For more information, read the full report.

BEA Works to Mitigate Potential Sources of Residual Seasonality in GDP

The Bureau of Economic Analysis (BEA) is working on a multi-pronged action plan to improve its estimates of gross domestic product (GDP) by identifying and mitigating potential sources of “residual” seasonality. That’s when seasonal patterns remain in data even after they are adjusted for seasonal variations.

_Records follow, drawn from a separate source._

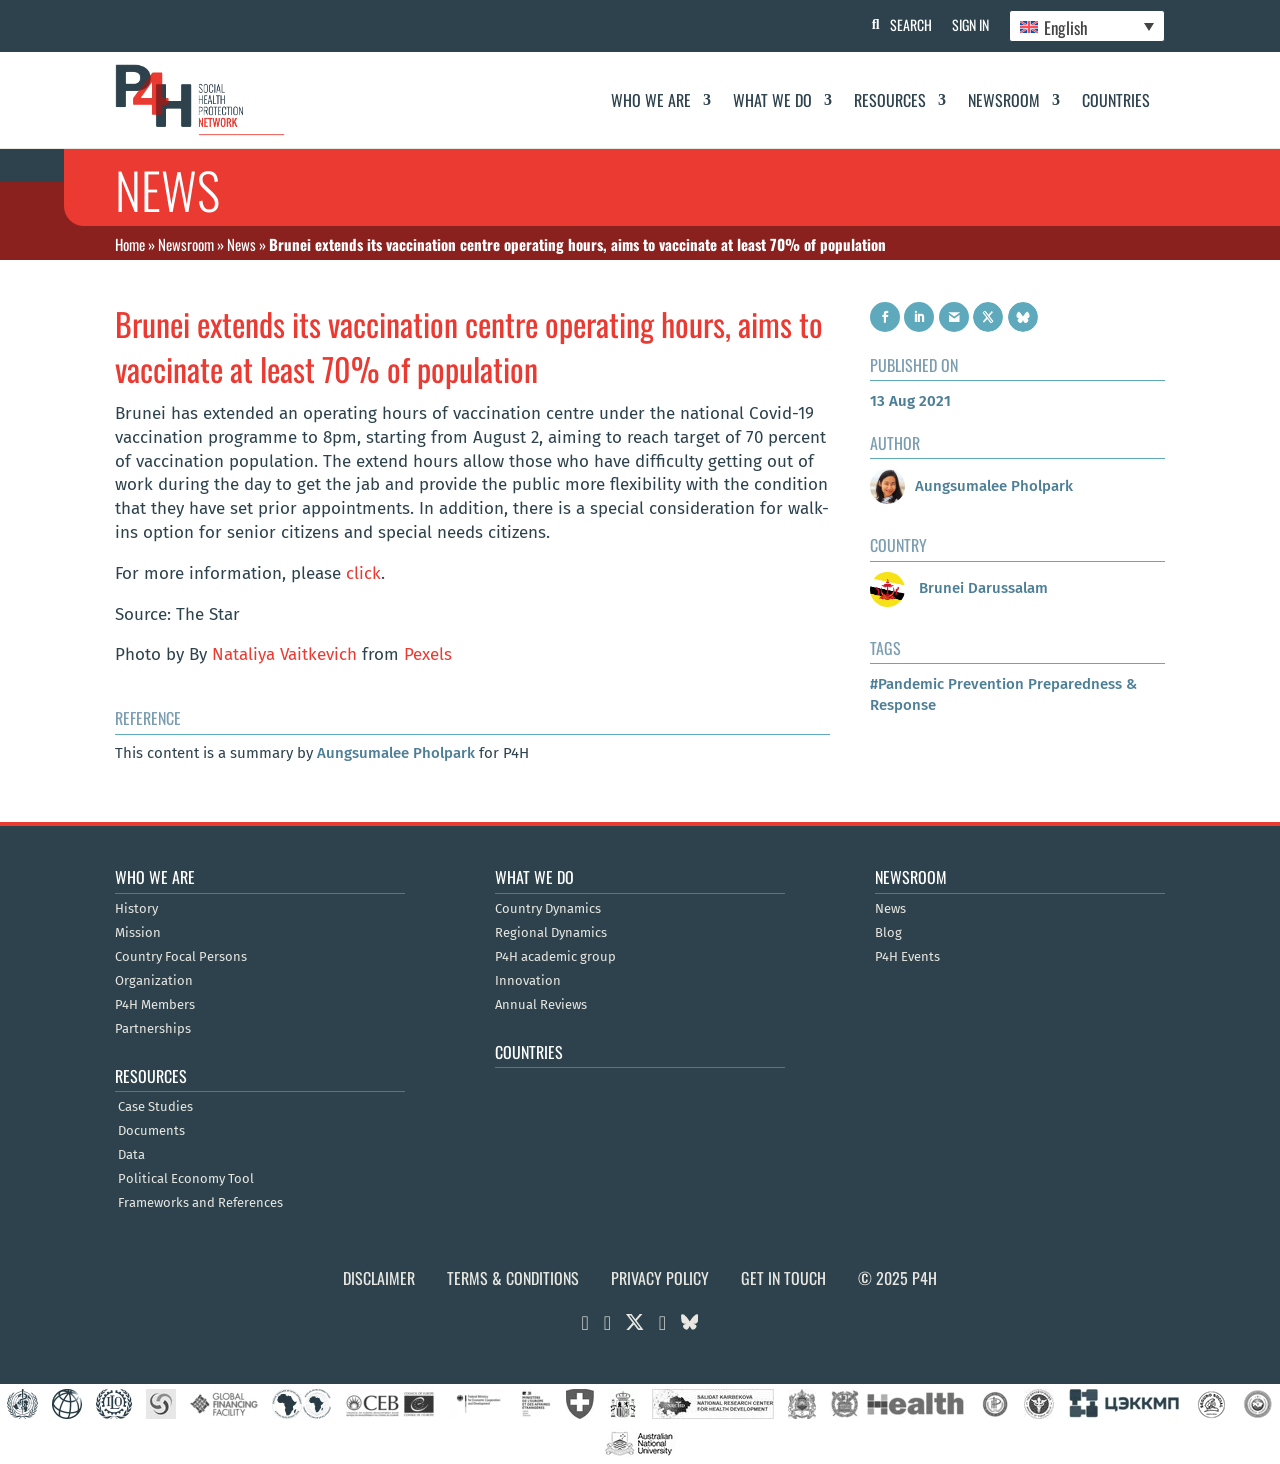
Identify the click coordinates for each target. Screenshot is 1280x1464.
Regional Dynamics (551, 933)
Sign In (970, 24)
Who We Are (651, 100)
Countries (1116, 100)
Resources (890, 100)
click (363, 573)
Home (130, 244)
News (241, 244)
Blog (888, 933)
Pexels (428, 654)
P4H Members (155, 1005)
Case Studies (155, 1107)
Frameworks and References (200, 1203)
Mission (138, 933)
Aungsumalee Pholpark (396, 753)
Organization (154, 981)
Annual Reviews (541, 1005)
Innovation (528, 981)
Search (911, 24)
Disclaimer (379, 1278)
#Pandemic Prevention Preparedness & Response (1003, 694)
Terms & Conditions (513, 1278)
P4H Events (907, 957)
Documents (151, 1131)
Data (131, 1155)
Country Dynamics (548, 909)
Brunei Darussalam (959, 588)
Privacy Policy (660, 1278)
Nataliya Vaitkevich (284, 654)
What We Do (772, 100)
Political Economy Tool (186, 1179)
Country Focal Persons (181, 957)
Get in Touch (783, 1278)
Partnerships (153, 1029)
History (136, 909)
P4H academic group (555, 957)
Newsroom (1004, 100)
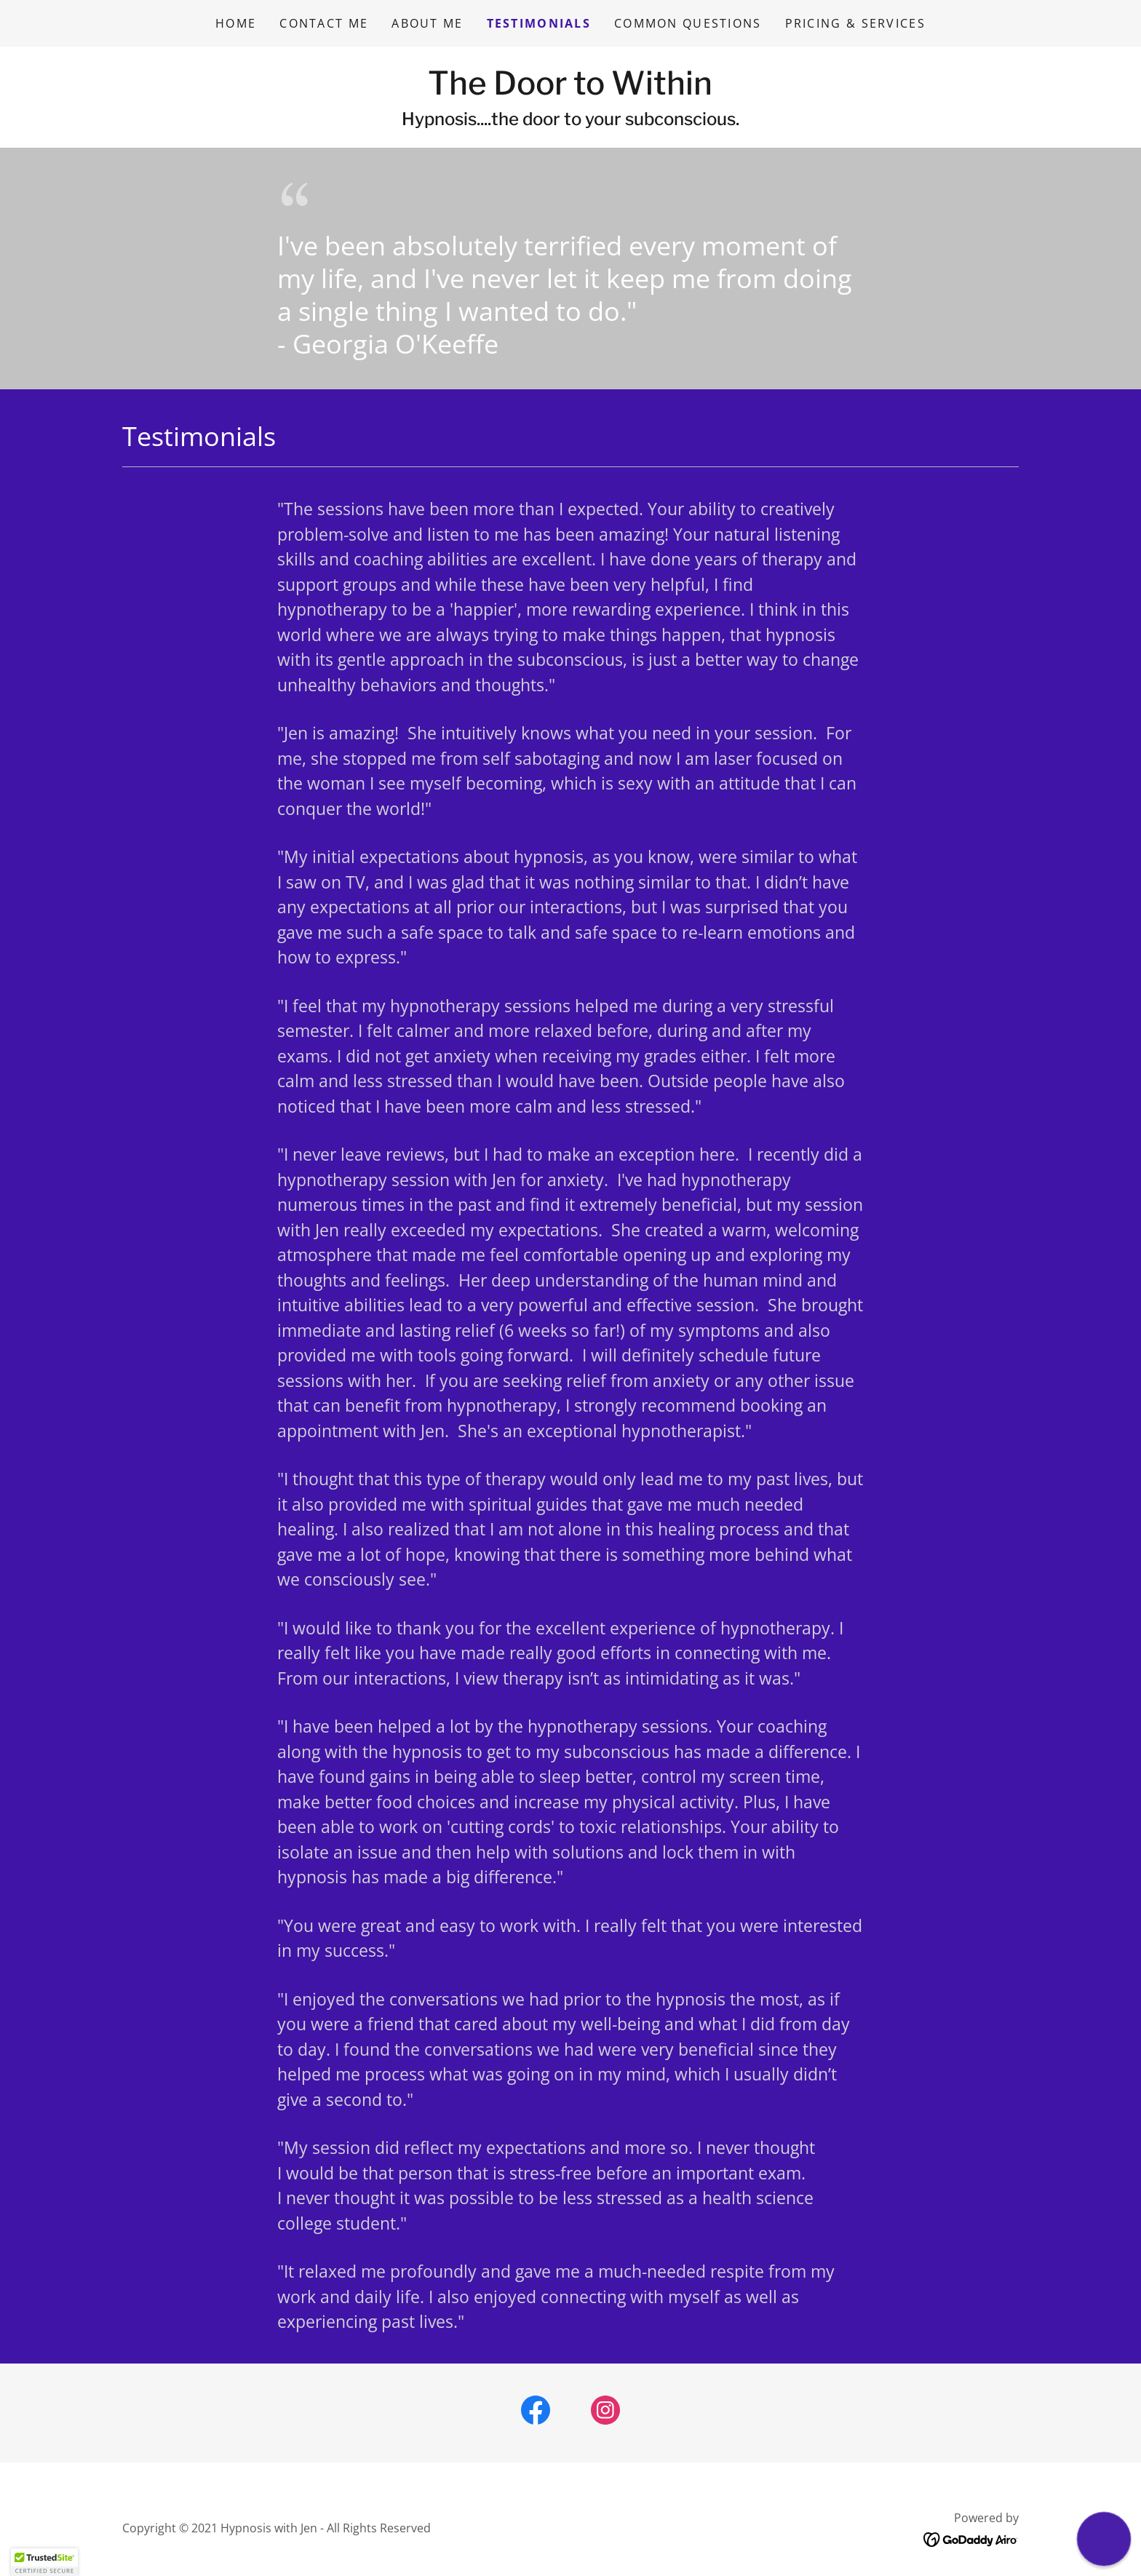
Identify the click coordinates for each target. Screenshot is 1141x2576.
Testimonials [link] (539, 23)
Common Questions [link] (688, 23)
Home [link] (235, 23)
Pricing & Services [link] (855, 23)
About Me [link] (427, 23)
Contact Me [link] (323, 23)
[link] (570, 89)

Each spring, BEA conducts an extensive review–receiving updated seasonally adjusted data from the agencies that supply us with data used in our calculation of GDP. Most of the data the feeds into GDP is seasonally adjusted by the source agency, not BEA. At the same time, BEA examines its own seasonal factors for those series that BEA seasonally adjusts itself. All that work takes place in preparation for BEA’s annual revision to GDP and its major components, which will be released on July 30.

As a result of this ongoing work, BEA is aware of the potential for residual seasonality in GDP and its components, and the agency is looking for ways to minimize this phenomenon.

• One of the areas we’re currently reviewing is possible residual seasonality in measures of federal government defense services spending. Initial research suggests that the first and fourth quarter growth rates are lower on average than those of the third and second quarters. BEA is developing methods for addressing what it has found.
 • Time frame to implement: Improvement will take place with the release of second quarter GDP on July 30. Period covered: 2012, 2013, 2014, and forward.

• BEA also will begin adjusting certain inventory investment series that currently aren’t seasonally adjusted.
 • Time frame to implement: Improvement will take place with the release of second-quarter GDP on July 30. Period covered: 2012, 2013, 2014, and forward.

• Also as part of this year’s seasonal adjustment review, BEA is planning to seasonally adjust a number of series from the Census Bureau’s quarterly services survey that now have sufficient time spans to which seasonal adjustment techniques can be applied. Currently, these series are smoothed using a four-quarter moving average to attempt to smooth out seasonal trends in the data. While BEA’s review had not identified residual seasonality in the PCE services estimates, applying statistical seasonal adjustment techniques to these indicators will improve the accuracy of the underlying trends in PCE estimates.
 • Time frame to implement:  Improvement will take place with the release of second quarter GDP on July 30.  Period covered 2012, 2013, 2014, and forward.

• BEA will review all series entering the GDP calculations to identify, and where feasible, mitigate any residual seasonality within its existing seasonal adjustment methodologies.
 • Time frame to implement: Review will take place with the release of second-quarter GDP on July 30. Period covered: 2012, 2013, 2014, and forward.

• Longer term–beyond July 30–BEA will continue looking at components of GDP to determine if there are opportunities to improve seasonal adjustment methodologies.  Should BEA identify other areas of potential residual seasonality, BEA will develop methods to address these findings. If research suggests that residual seasonality originates with already seasonally adjusted source data, BEA will work alongside its source data agencies to determine the appropriate course of action.

Additional information will be available in an upcoming article in BEA’s Survey of Current Business that’s slated to be published in mid-June.